Speaker: Manish Raghavan
Location: The seminar will take place in the usual room, SEC 1.413, and will also be streamed on zoom here. Hope to see you there :).
Title: The Challenge of Understanding What Users Want: Inconsistent Preferences and Engagement Optimization
Abstract: Online platforms routinely optimize the content they recommend to their users based on behavioral data. At its core, the use of behavioral data is predicated on a revealed preference assumption: users choose what they like; and thus what they choose reveals what they like. And yet, research has repeatedly demonstrated that behavior can be a poor proxy for users’ preferences, exactly because users themselves are conflicted. Indeed, our own intuition tells us that we often make choices in the moment that are inconsistent with our long-term preferences. The behavioral economics and psychology literatures suggest that this is because we don’t have a single set of preferences that governs our behavior; instead, our choices are based on conflicting desires.

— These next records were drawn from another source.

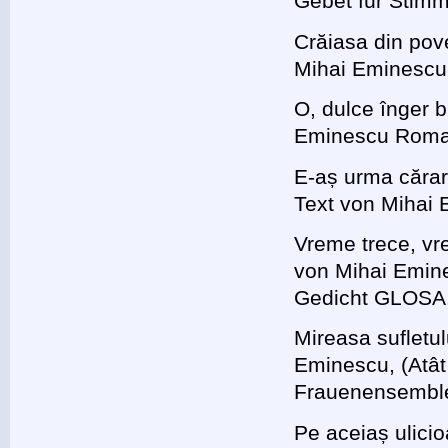
Gebet für Stimm
Crăiasa din pov
Mihai Eminescu,
O, dulce înger b
Eminescu Roman
E-aș urma cărar
Text von Mihai 
Vreme trece, vre
von Mihai Emin
Gedicht GLOSA
Mireasa sufletu
Eminescu, (Atât
Frauenensemble
Pe aceiaș ulici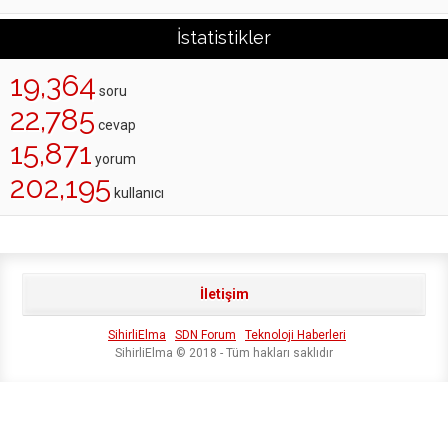
İstatistikler
19,364
soru
22,785
cevap
15,871
yorum
202,195
kullanıcı
İletişim
SihirliElma
SDN Forum
Teknoloji Haberleri
SihirliElma © 2018 - Tüm hakları saklıdır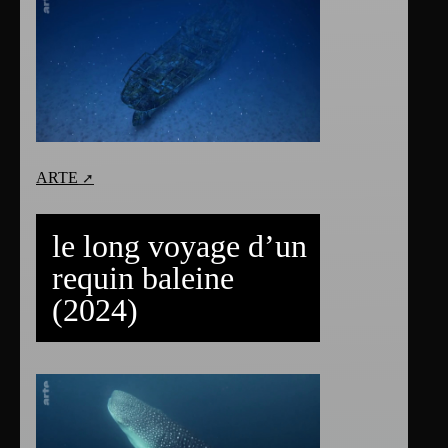
ARTE
le long voyage d’un
requin baleine
(2024)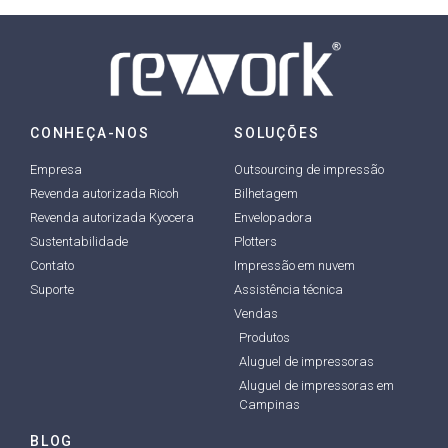
CONHEÇA-NOS
SOLUÇÕES
Empresa
Outsourcing de impressão
Revenda autorizada Ricoh
Bilhetagem
Revenda autorizada Kyocera
Envelopadora
Sustentabilidade
Plotters
Contato
Impressão em nuvem
Suporte
Assistência técnica
Vendas
Produtos
Aluguel de impressoras
Aluguel de impressoras em
Campinas
BLOG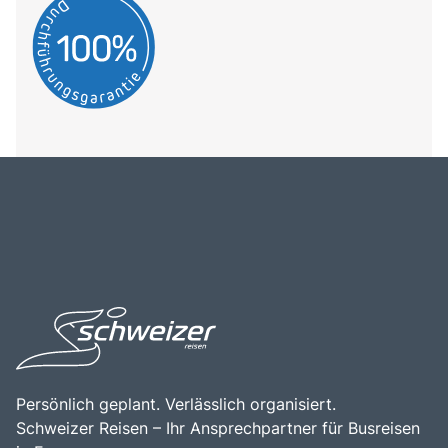
Persönlich geplant. Verlässlich organisiert.
Schweizer Reisen – Ihr Ansprechpartner für Busreisen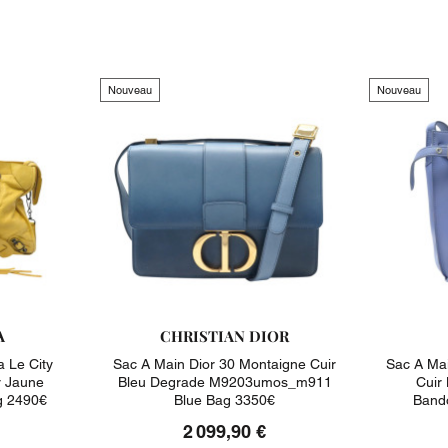
Nouveau
Nouveau
A
CHRISTIAN DIOR
 Le City
Sac A Main Dior 30 Montaigne Cuir
Sac A Mai
 Jaune
Bleu Degrade M9203umos_m911
Cuir
g 2490€
Blue Bag 3350€
Bando
2 099,90 €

In this work, we develop a model of media consumption where users have inconsistent preferences. We consider an altruistic platform who simply wants to maximize user utility, but only observes behavioral data in the form of the user’s engagement. We show how our model of users’ preference inconsistencies produces phenomena that are familiar from everyday experience but difficult to capture in traditional user interaction models, These phenomena include users who have long sessions on a platform but derive very little utility from it; and platform changes that steadily raise user engagement before abruptly causing users to go “cold turkey” and quit. A key ingredient in our model is a formulation for how platforms determine what to show users: they optimize over a large set of potential content (the content manifold) parametrized by underlying features of the content. Whether improving engagement improves user welfare depends on the direction of movement in the content manifold: for certain directions of change increasing engagement makes users less happy, while in other directions on the same manifold increasing engagement makes users happier. We provide a characterization of the structure of content manifolds for which increasing engagement fails to increase user utility. By linking these effects to abstractions of platform design choices, our model thus creates a theoretical framework and vocabulary in which to explore interactions between design, behavioral science, and social media.